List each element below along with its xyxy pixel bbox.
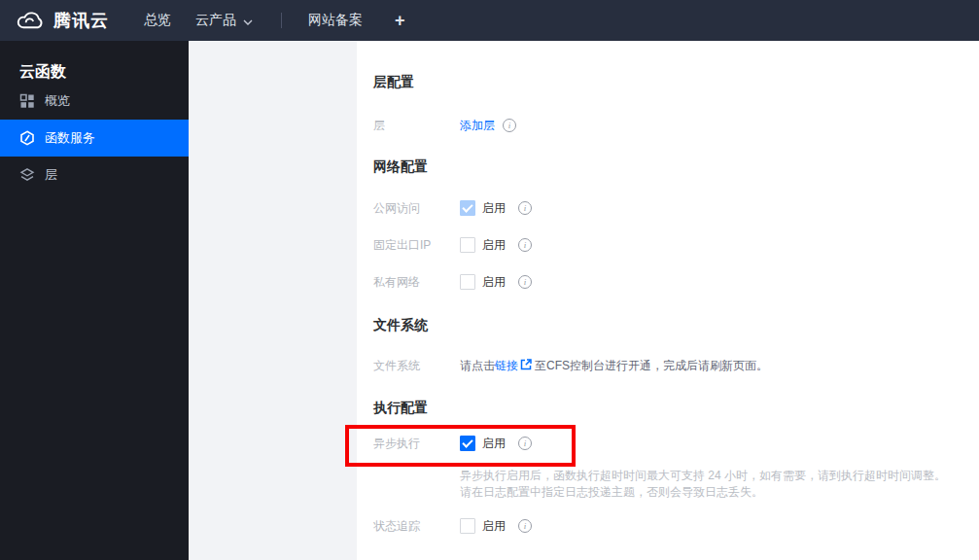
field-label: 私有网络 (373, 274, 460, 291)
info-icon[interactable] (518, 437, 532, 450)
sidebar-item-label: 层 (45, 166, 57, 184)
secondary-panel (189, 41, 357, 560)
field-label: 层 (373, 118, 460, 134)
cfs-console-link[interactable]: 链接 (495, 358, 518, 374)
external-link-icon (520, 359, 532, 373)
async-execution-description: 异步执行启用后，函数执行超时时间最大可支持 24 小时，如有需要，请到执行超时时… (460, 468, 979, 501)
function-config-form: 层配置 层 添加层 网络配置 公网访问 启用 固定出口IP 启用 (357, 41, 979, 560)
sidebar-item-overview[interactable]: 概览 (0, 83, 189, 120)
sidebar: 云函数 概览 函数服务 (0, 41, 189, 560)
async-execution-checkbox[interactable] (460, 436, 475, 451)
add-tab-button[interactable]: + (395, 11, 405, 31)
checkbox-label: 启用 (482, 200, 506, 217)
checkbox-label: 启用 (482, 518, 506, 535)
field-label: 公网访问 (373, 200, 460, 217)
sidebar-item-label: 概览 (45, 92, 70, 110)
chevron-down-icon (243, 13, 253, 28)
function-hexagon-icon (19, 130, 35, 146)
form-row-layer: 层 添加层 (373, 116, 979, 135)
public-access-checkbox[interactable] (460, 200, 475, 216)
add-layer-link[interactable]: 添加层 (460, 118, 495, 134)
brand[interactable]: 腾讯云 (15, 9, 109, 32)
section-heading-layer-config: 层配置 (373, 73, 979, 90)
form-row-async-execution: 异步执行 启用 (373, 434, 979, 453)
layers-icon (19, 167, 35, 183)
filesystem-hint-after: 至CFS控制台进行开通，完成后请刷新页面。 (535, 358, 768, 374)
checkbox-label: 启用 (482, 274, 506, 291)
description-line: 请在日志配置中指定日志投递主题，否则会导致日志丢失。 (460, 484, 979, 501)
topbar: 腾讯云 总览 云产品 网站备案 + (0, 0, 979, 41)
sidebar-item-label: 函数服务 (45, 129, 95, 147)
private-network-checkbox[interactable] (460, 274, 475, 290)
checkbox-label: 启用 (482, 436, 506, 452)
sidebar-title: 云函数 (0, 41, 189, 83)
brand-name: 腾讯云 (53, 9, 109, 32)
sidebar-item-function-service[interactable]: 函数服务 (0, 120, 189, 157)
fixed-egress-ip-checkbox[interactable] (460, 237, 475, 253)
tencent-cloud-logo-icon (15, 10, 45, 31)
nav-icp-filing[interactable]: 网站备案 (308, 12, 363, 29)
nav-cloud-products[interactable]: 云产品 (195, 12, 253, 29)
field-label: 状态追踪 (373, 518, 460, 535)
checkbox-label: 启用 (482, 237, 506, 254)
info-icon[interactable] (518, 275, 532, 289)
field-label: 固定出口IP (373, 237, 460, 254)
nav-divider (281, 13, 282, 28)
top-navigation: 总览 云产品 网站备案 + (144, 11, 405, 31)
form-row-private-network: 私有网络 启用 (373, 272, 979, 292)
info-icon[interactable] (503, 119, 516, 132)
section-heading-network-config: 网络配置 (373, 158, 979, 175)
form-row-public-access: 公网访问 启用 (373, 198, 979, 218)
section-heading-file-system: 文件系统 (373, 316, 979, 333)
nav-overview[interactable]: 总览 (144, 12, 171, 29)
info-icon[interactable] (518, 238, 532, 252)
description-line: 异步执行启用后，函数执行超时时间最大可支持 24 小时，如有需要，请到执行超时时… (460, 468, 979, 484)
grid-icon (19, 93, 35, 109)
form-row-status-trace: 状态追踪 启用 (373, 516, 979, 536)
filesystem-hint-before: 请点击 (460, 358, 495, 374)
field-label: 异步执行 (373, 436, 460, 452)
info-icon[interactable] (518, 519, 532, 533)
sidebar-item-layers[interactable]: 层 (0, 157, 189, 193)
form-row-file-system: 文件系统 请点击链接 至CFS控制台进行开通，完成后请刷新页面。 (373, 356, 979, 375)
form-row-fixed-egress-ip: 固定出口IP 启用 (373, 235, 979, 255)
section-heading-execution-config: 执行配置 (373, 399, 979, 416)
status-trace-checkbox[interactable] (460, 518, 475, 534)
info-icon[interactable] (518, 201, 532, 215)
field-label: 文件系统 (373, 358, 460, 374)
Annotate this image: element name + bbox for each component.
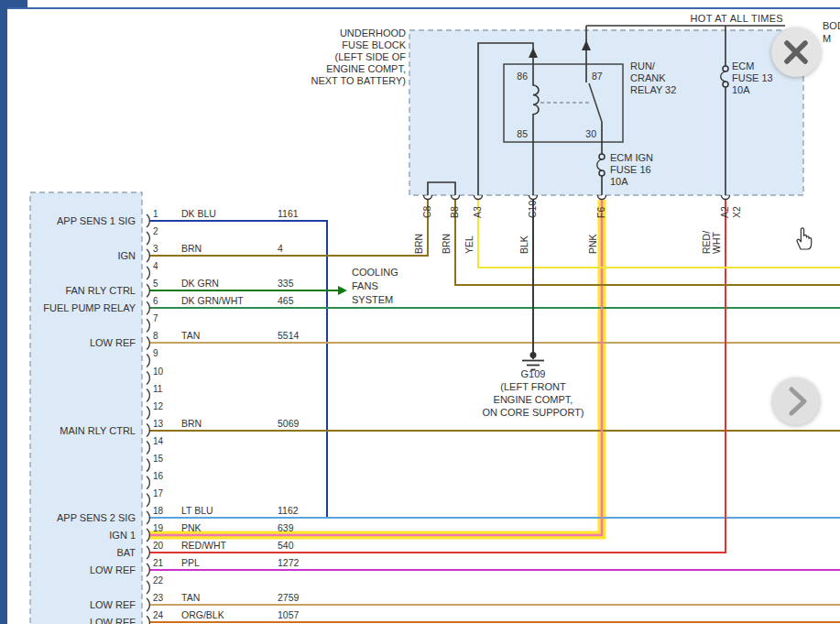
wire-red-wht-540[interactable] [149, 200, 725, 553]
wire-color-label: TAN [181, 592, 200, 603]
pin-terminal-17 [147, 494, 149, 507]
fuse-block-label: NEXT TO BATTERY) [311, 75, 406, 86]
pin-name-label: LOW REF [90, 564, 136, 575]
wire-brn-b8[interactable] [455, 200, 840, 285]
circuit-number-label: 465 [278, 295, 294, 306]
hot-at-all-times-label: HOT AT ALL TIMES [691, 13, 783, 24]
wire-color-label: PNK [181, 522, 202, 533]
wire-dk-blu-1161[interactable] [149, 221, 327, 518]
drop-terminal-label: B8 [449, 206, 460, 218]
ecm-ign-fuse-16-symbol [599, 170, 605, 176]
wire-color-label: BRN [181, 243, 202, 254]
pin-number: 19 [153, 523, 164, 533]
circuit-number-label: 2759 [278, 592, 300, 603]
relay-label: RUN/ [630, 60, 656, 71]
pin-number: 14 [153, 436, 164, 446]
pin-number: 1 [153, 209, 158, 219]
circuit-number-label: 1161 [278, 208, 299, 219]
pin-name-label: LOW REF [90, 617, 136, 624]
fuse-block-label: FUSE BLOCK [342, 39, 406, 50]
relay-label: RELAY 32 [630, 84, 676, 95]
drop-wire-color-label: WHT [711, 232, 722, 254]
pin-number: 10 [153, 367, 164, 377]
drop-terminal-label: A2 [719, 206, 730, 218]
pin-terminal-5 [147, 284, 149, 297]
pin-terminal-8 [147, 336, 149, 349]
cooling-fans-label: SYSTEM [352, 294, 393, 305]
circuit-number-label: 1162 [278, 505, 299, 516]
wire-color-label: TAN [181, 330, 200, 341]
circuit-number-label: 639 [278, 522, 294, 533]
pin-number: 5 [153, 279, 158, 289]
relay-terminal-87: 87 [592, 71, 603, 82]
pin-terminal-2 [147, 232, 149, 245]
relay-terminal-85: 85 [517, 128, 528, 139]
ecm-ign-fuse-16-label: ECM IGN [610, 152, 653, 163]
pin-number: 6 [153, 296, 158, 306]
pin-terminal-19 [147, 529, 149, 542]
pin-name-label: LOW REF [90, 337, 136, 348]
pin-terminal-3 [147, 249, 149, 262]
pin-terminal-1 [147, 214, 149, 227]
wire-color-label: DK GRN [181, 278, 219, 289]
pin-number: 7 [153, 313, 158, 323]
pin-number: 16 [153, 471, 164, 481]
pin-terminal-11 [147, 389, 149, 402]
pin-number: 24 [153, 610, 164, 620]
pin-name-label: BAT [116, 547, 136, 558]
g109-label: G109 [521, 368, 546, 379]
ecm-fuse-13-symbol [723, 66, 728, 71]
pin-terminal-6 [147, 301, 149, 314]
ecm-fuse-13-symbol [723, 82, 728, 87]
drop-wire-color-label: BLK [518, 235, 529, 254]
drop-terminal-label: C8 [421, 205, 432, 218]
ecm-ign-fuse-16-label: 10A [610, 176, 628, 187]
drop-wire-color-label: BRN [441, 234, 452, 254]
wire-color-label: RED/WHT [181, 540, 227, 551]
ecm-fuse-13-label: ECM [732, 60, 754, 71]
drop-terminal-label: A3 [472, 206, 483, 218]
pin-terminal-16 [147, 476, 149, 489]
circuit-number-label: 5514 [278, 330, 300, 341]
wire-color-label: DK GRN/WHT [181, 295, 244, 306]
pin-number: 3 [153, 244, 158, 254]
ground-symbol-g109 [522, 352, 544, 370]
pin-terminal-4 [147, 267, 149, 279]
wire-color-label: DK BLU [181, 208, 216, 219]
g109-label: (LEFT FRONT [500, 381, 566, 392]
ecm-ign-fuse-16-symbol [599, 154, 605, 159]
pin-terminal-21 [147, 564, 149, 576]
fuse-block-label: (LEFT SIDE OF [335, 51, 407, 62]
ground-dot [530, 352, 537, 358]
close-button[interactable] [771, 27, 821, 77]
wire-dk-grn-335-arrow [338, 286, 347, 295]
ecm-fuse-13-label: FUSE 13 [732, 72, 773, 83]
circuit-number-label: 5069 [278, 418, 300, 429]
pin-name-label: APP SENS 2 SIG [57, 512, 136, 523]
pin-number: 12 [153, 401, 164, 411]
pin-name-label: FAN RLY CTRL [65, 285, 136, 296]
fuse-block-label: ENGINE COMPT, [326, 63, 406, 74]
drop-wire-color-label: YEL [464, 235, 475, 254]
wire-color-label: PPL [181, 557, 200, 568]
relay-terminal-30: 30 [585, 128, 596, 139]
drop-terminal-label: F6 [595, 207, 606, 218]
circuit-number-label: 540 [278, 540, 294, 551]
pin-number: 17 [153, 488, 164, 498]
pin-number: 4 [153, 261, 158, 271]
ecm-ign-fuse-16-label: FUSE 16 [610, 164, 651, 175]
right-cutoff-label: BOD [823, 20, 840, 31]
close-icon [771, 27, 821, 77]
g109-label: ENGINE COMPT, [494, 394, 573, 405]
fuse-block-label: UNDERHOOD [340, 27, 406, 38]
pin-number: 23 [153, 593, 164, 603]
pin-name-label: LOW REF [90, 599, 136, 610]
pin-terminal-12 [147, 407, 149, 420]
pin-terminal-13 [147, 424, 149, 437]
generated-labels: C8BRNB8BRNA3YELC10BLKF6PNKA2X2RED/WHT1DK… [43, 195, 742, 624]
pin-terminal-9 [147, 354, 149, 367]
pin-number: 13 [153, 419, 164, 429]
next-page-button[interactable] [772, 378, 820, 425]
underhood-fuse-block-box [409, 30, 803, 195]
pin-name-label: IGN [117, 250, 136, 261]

__DESCRIPTION OF THE TASK__: Only the count should be given: the number of lines in the entries above containing the word "函数服务".

__WRITTEN SOLUTION__: 3